Acara yang dimulai pukul 20.00 WIB tersebut menghadirkan kolaborasi teater kontemporer dan wayang kulit dengan lakon Sang Seno yang dibawakan oleh Dalang Akbar Syahalam
“Pergelaran ini dibuka secara simbolis dengan penyerahan gunungan dan lakon wayang oleh Bupati Nganjuk bersama Wakil Bupati Nganjuk,” ujar Kepala Dinas Kepemudaan, Olahraga, Kebudayaan, dan Pariwisata (Disporabudpar) Nganjuk, Gunawan Widagdo, Senin (20/7).
Kegiatan tahunan ini menjadi ajang promosi budaya sekaligus produk unggulan Kabupaten Nganjuk kepada masyarakat luas, khususnya bagi masyarakat perantauan asal Nganjuk di wilayah Jabodetabek.
“Pagelaran seni tersebut merupakan hasil kolaborasi antara Dinas Kepemudaan, Olahraga, Kebudayaan, dan Pariwisata (Disporabudpar) Kabupaten Nganjuk bersama Sanggar Seni Asta Brata,” jelas Gunawan Widagdo.
Bupati Nganjuk Marhaen Djumadi menegaskan bahwa seni tradisi harus terus diberi ruang untuk berkembang seiring dengan kemajuan zaman.

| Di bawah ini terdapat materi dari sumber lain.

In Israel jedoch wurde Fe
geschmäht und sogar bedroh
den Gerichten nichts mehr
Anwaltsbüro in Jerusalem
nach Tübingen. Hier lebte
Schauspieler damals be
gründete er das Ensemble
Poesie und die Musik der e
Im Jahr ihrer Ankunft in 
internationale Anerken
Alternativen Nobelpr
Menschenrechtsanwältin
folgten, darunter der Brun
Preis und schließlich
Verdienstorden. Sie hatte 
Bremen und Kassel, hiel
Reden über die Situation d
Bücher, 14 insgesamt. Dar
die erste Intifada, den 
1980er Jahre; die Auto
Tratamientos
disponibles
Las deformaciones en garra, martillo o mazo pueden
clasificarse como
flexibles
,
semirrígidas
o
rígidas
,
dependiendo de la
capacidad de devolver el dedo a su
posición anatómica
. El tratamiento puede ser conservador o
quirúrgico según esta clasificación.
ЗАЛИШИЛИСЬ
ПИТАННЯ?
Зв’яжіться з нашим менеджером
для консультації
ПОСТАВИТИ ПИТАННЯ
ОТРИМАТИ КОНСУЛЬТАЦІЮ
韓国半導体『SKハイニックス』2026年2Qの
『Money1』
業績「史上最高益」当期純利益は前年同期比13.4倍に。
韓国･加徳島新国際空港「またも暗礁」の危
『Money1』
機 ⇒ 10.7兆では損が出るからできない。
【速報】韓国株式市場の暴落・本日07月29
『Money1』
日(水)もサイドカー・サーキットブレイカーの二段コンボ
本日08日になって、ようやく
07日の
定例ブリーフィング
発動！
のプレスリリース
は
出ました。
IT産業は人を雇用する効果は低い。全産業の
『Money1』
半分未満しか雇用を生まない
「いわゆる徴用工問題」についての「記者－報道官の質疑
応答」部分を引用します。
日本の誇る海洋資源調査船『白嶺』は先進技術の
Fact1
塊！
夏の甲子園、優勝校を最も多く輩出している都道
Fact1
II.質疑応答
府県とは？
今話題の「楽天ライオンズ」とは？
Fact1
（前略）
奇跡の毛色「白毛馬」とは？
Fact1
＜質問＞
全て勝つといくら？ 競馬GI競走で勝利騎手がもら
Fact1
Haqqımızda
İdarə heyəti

Menurutnya, perpaduan antara teater kontemporer dan wayang kulit merupakan inovasi yang mampu menghadirkan pertunjukan budaya yang menarik tanpa meninggalkan nilai-nilai luhur di dalamnya.
“Budaya merupakan jati diri bangsa. Melalui pertunjukan seperti ini, kita ingin memperkenalkan kekayaan seni Kabupaten Nganjuk kepada masyarakat yang lebih luas sekaligus mengajak generasi muda untuk mencintai dan melestarikan warisan leluhur,” ungkap Kang Marhaen sapaan akrabnya.
Ia menambahkan, kegiatan tersebut merupakan wujud nyata komitmen Pemerintah Kabupaten Nganjuk dalam nguri-uri budaya, termasuk memperkenalkan salah satu warisan budaya khas daerah, yakni Wayang Timplong, kepada masyarakat nasional.
Pergelaran berlangsung meriah dengan memadukan unsur dramatik teater, tata artistik modern, musik pengiring, serta pakeliran wayang kulit yang sarat pesan moral. Lakon Sang Seno mengangkat nilai-nilai kepemimpinan, keteguhan hati, keberanian, serta pengabdian kepada masyarakat yang tetap relevan dengan kehidupan saat ini.
Keikutsertaan Kabupaten Nganjuk dalam panggung budaya nasional di TMII menjadi momentum penting untuk memperkuat eksistensi daerah sebagai salah satu pusat pelestarian seni dan budaya di Jawa Timur.